Concerto for Violin, Piano & Orchestra (2010)

Nickitas Demos

I. low country matins - preview score

II. nocturne - preview score

III. the desert hours - preview score

Duration: 22'

This work was written for, and dedicated to, my friends Christos Galileas (violin), Brandt Fredriksen (piano) and Michael Palmer (conductor). In addition to composing the piece for these colleagues, the concerto was also written especially for a week-long event, the Odysseia Symposium, held on the campus of Georgia State University and sponsored by the Center for Hellenic Studies, the School of Music and made possible in part through the generous support of the Center for Collaborative International Arts (CENCIA). Because the composition was written for an event highlighting modern Greek performers, composers and poets, the music makes substantial use of Greek folk rhythms, especially in the first and third movements. The first movement employs a “syrto” rhythm evident upon the entrance of the violin. This rhythm is indigenous primarily in the southern area of the country. Variants of the rhythm are also found throughout Greek Islands. The third movement makes use of mixed meters generally found in the northern portion of the country. 

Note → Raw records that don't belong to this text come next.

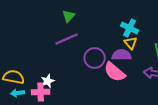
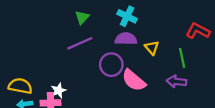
cyan cross: (130, 28) -> (127, 16), moved
purple semicircle: (122, 55) -> (126, 39), moved

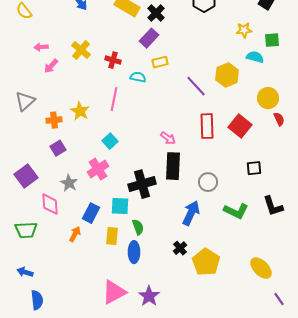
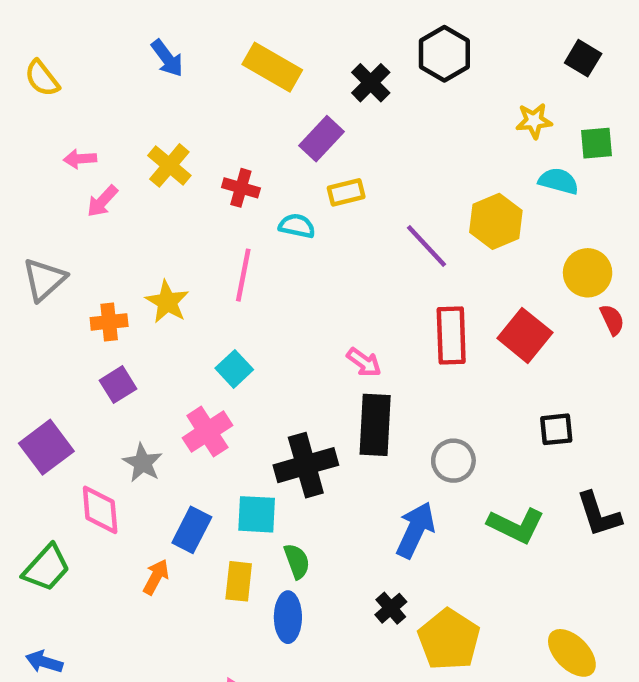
black cross: (156, 13) -> (371, 83), moved
green trapezoid: (26, 230) -> (46, 568), turned -45

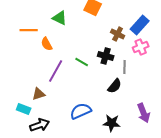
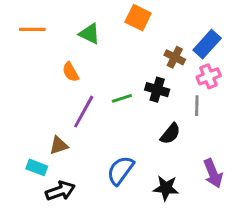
orange line: (29, 30) -> (32, 29), moved
green line: (82, 62) -> (122, 98), turned -48
gray line: (125, 67) -> (197, 106), moved
blue semicircle: (81, 111) -> (120, 170), turned -30

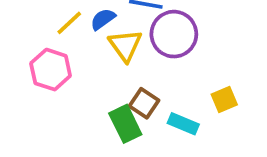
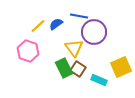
yellow triangle: (125, 45) -> (74, 48), moved
yellow square: (224, 99) -> (121, 67), size x1.5
green rectangle: (125, 124) -> (64, 68), moved

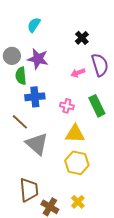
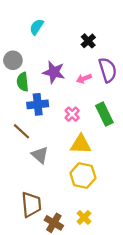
purple star: (38, 59) -> (54, 72), moved
pink cross: (67, 106) -> (72, 114), turned 32
gray triangle: (37, 144) -> (40, 155), size x0.7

As a programmatic element, the concerto also concerns itself with the cycle of the day. The first movement, low country matins, was composed almost entirely on Kiawah Island, South Carolina located in the low country of the state, near Charleston. Much of the music was written in the early morning and has a fresh and buoyant character. The music seeks to convey a certain optimism for the day that is dawning. The second movement, nocturne, is conceived as a lullaby of sorts and is meant to depict evening and a rest to the toil of the day. The third movement carries the title the desert hours. For me, this title reflects the struggles of the day; the temptations, the triumphs and the failures we all endure hour by hour during the course of a day. We need not live a literal monastic life in the wilderness to experience the very real spiritual struggles found in the desert of our modern society. In depicting this struggle, the music itself moves back and forth between tension and exuberance as the performers make their way through this “desert.”